Mensen verschillen trouwens nogal in de neiging om in hun voordeel te attribueren. Dit heeft te maken met hun optimistische of pessimistische levensinstelling. Wat dat betreft biedt de optimistische instelling de meeste voordelen. Vandaar in dit verband een advies voor wie lang en gezond wil leven:

schrijf alle dingen die goed lukken in je leven toe aan je eigen goede eigenschappen, dus maak ze tot een verdienste van jezelf. Als er eens wat mis gaat, verklaar je dit door een ongelukkige samenloop van externe omstandigheden. Als je wint met monopoly denk je: "Wat kan ik toch ontzettend goed monopoly spelen". Als je verliest denk je: "Wat had ik een pech met gooien vandaag zeg". Dit is de typisch optimistische levenshouding, waarbij dankbaar gebruik gemaakt wordt van defensieve attributies. 

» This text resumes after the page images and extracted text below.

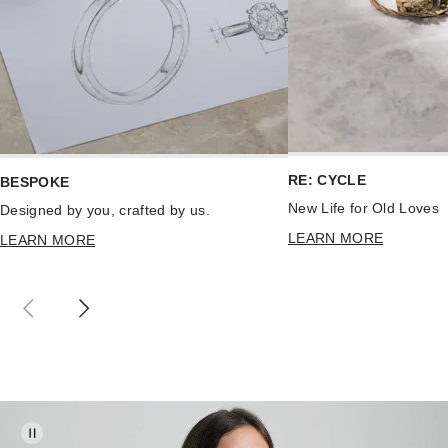
RE: CYCLE
BESPOKE
New Life for Old Loves
Designed by you, crafted by us.
LEARN MORE
LEARN MORE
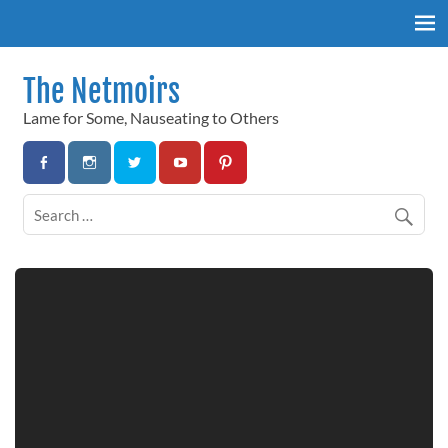
Skip
to
content
The Netmoirs
Lame for Some, Nauseating to Others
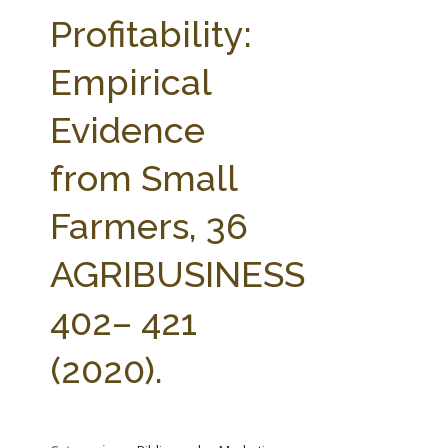
FARM BILL RESOURCES
AG LAW REPORTER
Profitability:
AG LAW BIBLIOGRAPHY
GENERAL RESOURCES
Empirical
Evidence
from Small
Farmers, 36
AGRIBUSINESS
402– 421
(2020).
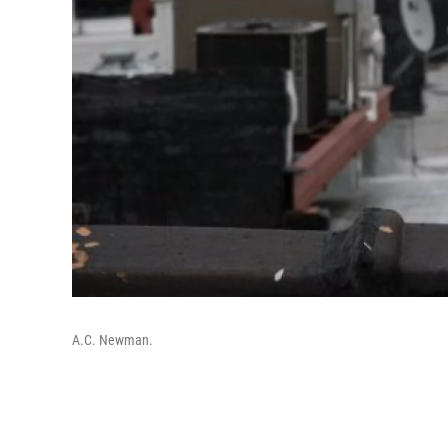
A.C. Newman.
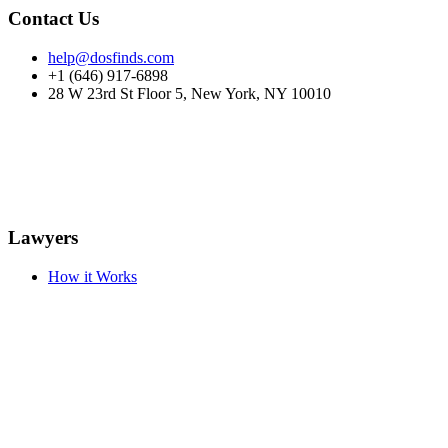
Contact Us
help@dosfinds.com
+1 (646) 917-6898
28 W 23rd St Floor 5, New York, NY 10010
Lawyers
How it Works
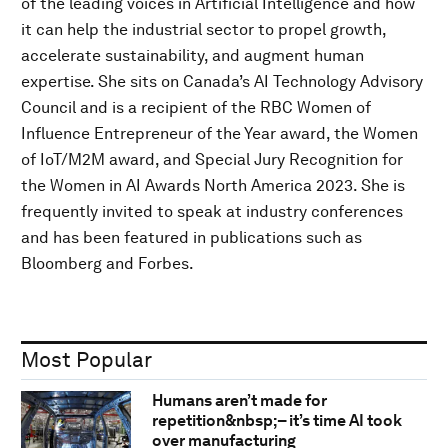
of the leading voices in Artificial Intelligence and how
it can help the industrial sector to propel growth,
accelerate sustainability, and augment human
expertise. She sits on Canada’s AI Technology Advisory
Council and is a recipient of the RBC Women of
Influence Entrepreneur of the Year award, the Women
of IoT/M2M award, and Special Jury Recognition for
the Women in AI Awards North America 2023. She is
frequently invited to speak at industry conferences
and has been featured in publications such as
Bloomberg and Forbes.
Most Popular
Humans aren’t made for
repetition&nbsp;– it’s time AI took
over manufacturing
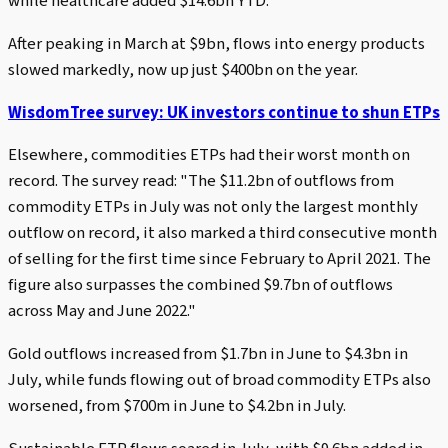
while healthcare added $14.6bn YTD.
After peaking in March at $9bn, flows into energy products
slowed markedly, now up just $400bn on the year.
WisdomTree survey: UK investors continue to shun ETPs
Elsewhere, commodities ETPs had their worst month on
record. The survey read: "The $11.2bn of outflows from
commodity ETPs in July was not only the largest monthly
outflow on record, it also marked a third consecutive month
of selling for the first time since February to April 2021. The
figure also surpasses the combined $9.7bn of outflows
across May and June 2022."
Gold outflows increased from $1.7bn in June to $4.3bn in
July, while funds flowing out of broad commodity ETPs also
worsened, from $700m in June to $4.2bn in July.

De echte pessimist schrijft alles wat goed gaat toe aan het toeval en externe factoren. "Ik ben geslaagd voor mijn rijexamen, de examinator zal wel hebben zitten pitten anders had ik het vast nooit gehaald". Alles wat fout gaat is verschrikkelijk zijn eigen schuld: "Wat ontzettend stom van mij dat ik dat bord heb laten vallen, is ben wel vreselijk onhandig". 

Om hun kijk op het leven vol te kunnen houden moeten zowel de optimisten als de pessimisten de waarheid zeker af en toe geweld aandoen. Hierbij is de optimistische levensvisie het meest aan te bevelen: pessimisme leidt tot mindere prestaties in werk en studie en tot een slechtere gezondheid, vaker ziek zijn en een korter leven dan optimisme (Kampen e.a., 1987).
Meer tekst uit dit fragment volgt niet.